Toward Confidential Cloud Computing(queue.acm.org) |
Toward Confidential Cloud Computing(queue.acm.org) |
Uh... no... what "the hardware must be able to provide" is a platform that I, the cloud user, trust. It's nice that the manufacturer installed some hardware key somewhere, but that just means the manufacturer can maybe trust this key. If the NSA or China wants my data, they'll just supply-chain-attack and replace whatever entity contains these keys with something else. The manufacturer might be able to determine that this replacement happened / trust is no longer established, but I can't.
And, unfortunately, supply chain attacks like this are exactly what we're seeing, e.g. https://arstechnica.com/tech-policy/2014/05/photos-of-an-nsa...
NB: you don't even have to replace the TPM/Processor/... with an identical, tampered component. You just need something that behaves the same as far as I can see. It could be some huge-ass FPGA board programmed to emulate shit and I wouldn't be able to tell as long as they got the emulation right.
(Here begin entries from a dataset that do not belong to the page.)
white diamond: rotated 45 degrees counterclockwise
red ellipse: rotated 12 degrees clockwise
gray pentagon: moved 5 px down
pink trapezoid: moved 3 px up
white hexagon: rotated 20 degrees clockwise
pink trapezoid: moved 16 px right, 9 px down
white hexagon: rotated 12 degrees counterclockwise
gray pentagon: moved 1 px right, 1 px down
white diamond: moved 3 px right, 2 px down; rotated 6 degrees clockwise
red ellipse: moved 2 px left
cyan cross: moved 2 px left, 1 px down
After all I can't go physically inspect the server...
Getting the emulation right is nontrivial because you also need to extract the hardware key that's on the processor, otherwise remote attestation won't work.
Also, there are plenty of use cases for confidential computing that don't involve hiding from the NSA. For instance, if you simply don't want amazon (or their workers/contractors) to see your data.
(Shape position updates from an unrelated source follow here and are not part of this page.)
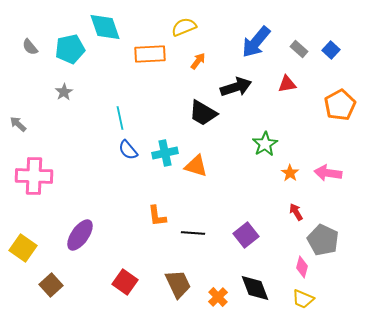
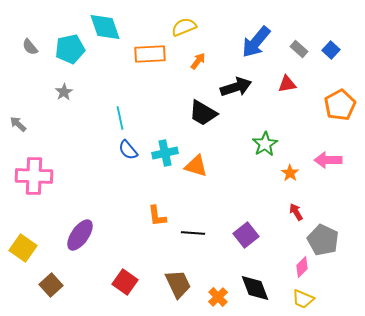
pink arrow: moved 13 px up; rotated 8 degrees counterclockwise
pink diamond: rotated 30 degrees clockwise
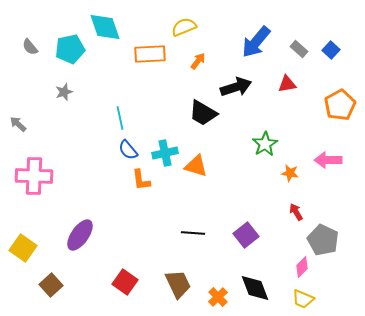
gray star: rotated 12 degrees clockwise
orange star: rotated 24 degrees counterclockwise
orange L-shape: moved 16 px left, 36 px up
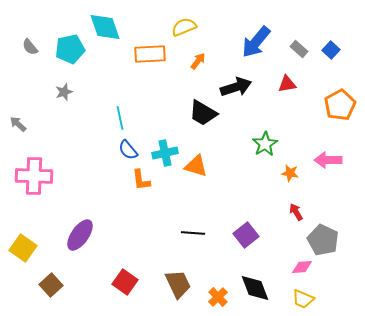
pink diamond: rotated 40 degrees clockwise
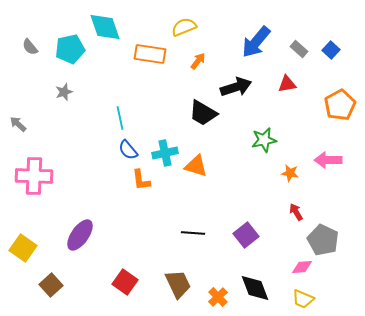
orange rectangle: rotated 12 degrees clockwise
green star: moved 1 px left, 4 px up; rotated 20 degrees clockwise
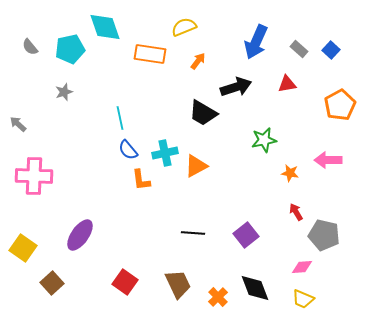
blue arrow: rotated 16 degrees counterclockwise
orange triangle: rotated 45 degrees counterclockwise
gray pentagon: moved 1 px right, 5 px up; rotated 12 degrees counterclockwise
brown square: moved 1 px right, 2 px up
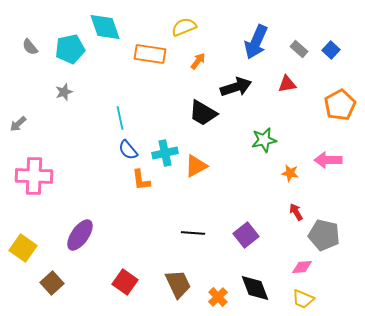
gray arrow: rotated 84 degrees counterclockwise
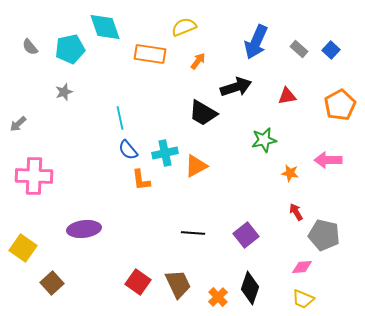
red triangle: moved 12 px down
purple ellipse: moved 4 px right, 6 px up; rotated 48 degrees clockwise
red square: moved 13 px right
black diamond: moved 5 px left; rotated 40 degrees clockwise
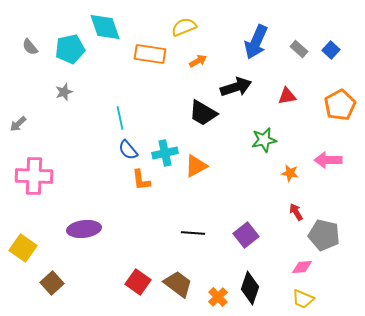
orange arrow: rotated 24 degrees clockwise
brown trapezoid: rotated 28 degrees counterclockwise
Additionally we are not talking about separate TPMs today much of the time, rather there will be some environment on the same package or the same die as your AP providing this TEE so you cannot trivially intercept that bus.
I don't know of any way to do this, period.
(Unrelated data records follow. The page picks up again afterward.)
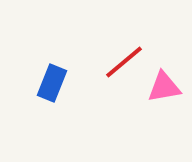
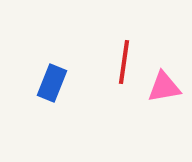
red line: rotated 42 degrees counterclockwise
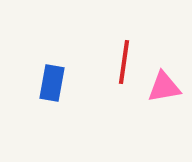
blue rectangle: rotated 12 degrees counterclockwise
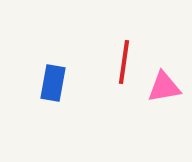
blue rectangle: moved 1 px right
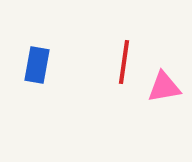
blue rectangle: moved 16 px left, 18 px up
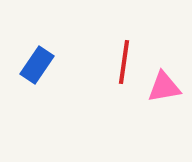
blue rectangle: rotated 24 degrees clockwise
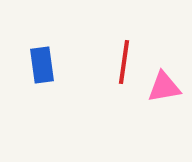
blue rectangle: moved 5 px right; rotated 42 degrees counterclockwise
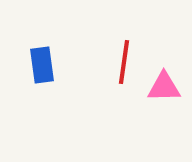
pink triangle: rotated 9 degrees clockwise
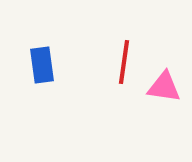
pink triangle: rotated 9 degrees clockwise
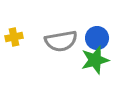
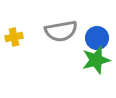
gray semicircle: moved 10 px up
green star: moved 1 px right
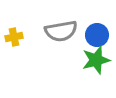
blue circle: moved 3 px up
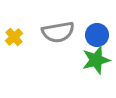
gray semicircle: moved 3 px left, 1 px down
yellow cross: rotated 30 degrees counterclockwise
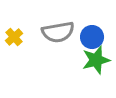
blue circle: moved 5 px left, 2 px down
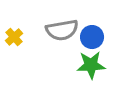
gray semicircle: moved 4 px right, 2 px up
green star: moved 5 px left, 5 px down; rotated 12 degrees clockwise
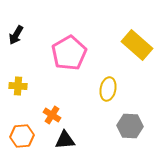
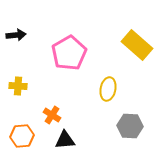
black arrow: rotated 126 degrees counterclockwise
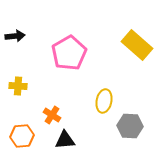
black arrow: moved 1 px left, 1 px down
yellow ellipse: moved 4 px left, 12 px down
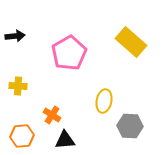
yellow rectangle: moved 6 px left, 3 px up
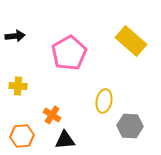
yellow rectangle: moved 1 px up
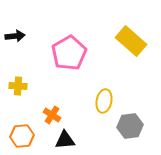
gray hexagon: rotated 10 degrees counterclockwise
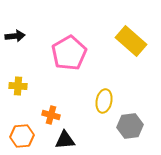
orange cross: moved 1 px left; rotated 18 degrees counterclockwise
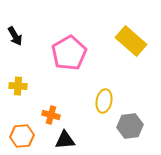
black arrow: rotated 66 degrees clockwise
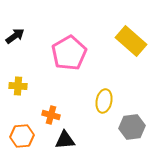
black arrow: rotated 96 degrees counterclockwise
gray hexagon: moved 2 px right, 1 px down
Practically, hyperjacking or compromise through the cloud provider is really low on the list of security issues.
In the Confidential AI section we encounter ??? as if there is an incomplete thought or more to be added here.
>The enclave may, for example, enforce differential privacy by limiting the number of times the model is queried and adding noise to their results. ????
I thought this might be a one-off but I made it into the Key Management and Attestation Services section and found several more clustered.
>The TEE may then use these credentials to access tenant data. It may, for example, present a token issued by the attestation service to obtain the current decryption key from an HSM. ????
This one even has an incomplete sentence at the start.
>Thus, the service can support precise, stateful policy statements of the form, ???This task must run within an SGX enclave, on an Intel SGX v2.1 platform, deployed in the German Azure data center, in a VM allocated to the tenant, supported by certificates that are valid as of today,??? rather than just, ???This task must run within an enclave.???
Near the end in the Code Transparency discussion there is another case where perhaps they intended to phrase something differently.
>The code transparency service can also be used to mitigate software supply chain?? attacks, because it provides auditable provenance and chain-of-custody for a software bill of materials (SBoM).
There is a lot of great information in this paper about the direction that is currently being taken to build a system where cloud data can be reliably guaranteed to be encrypted and protected from unauthorized access using hardware and software tools. I am no expert on this but I do follow emerging trends and research just for the opportunity to learn outside my own discipline.
I see in the biographies that most of the authors are associated with Microsoft. Perhaps the corrected version of this will come on the next Patch Tuesday? (LOL)
That is not intended as a knock on Microsoft. I have used Microsoft OSes, software tools, and hardware (still use a Windows Phone in fact) since the mid-1980's when I was in college. When I saw Russinovich on the author list I knew that the quality of the work would be pretty high. I have a high level of trust in him and the tools that he has built over the years.
It’s trusted computing on untrusted hardware.
It’s similar to how you send encrypted TLD traffic over untrusted networks.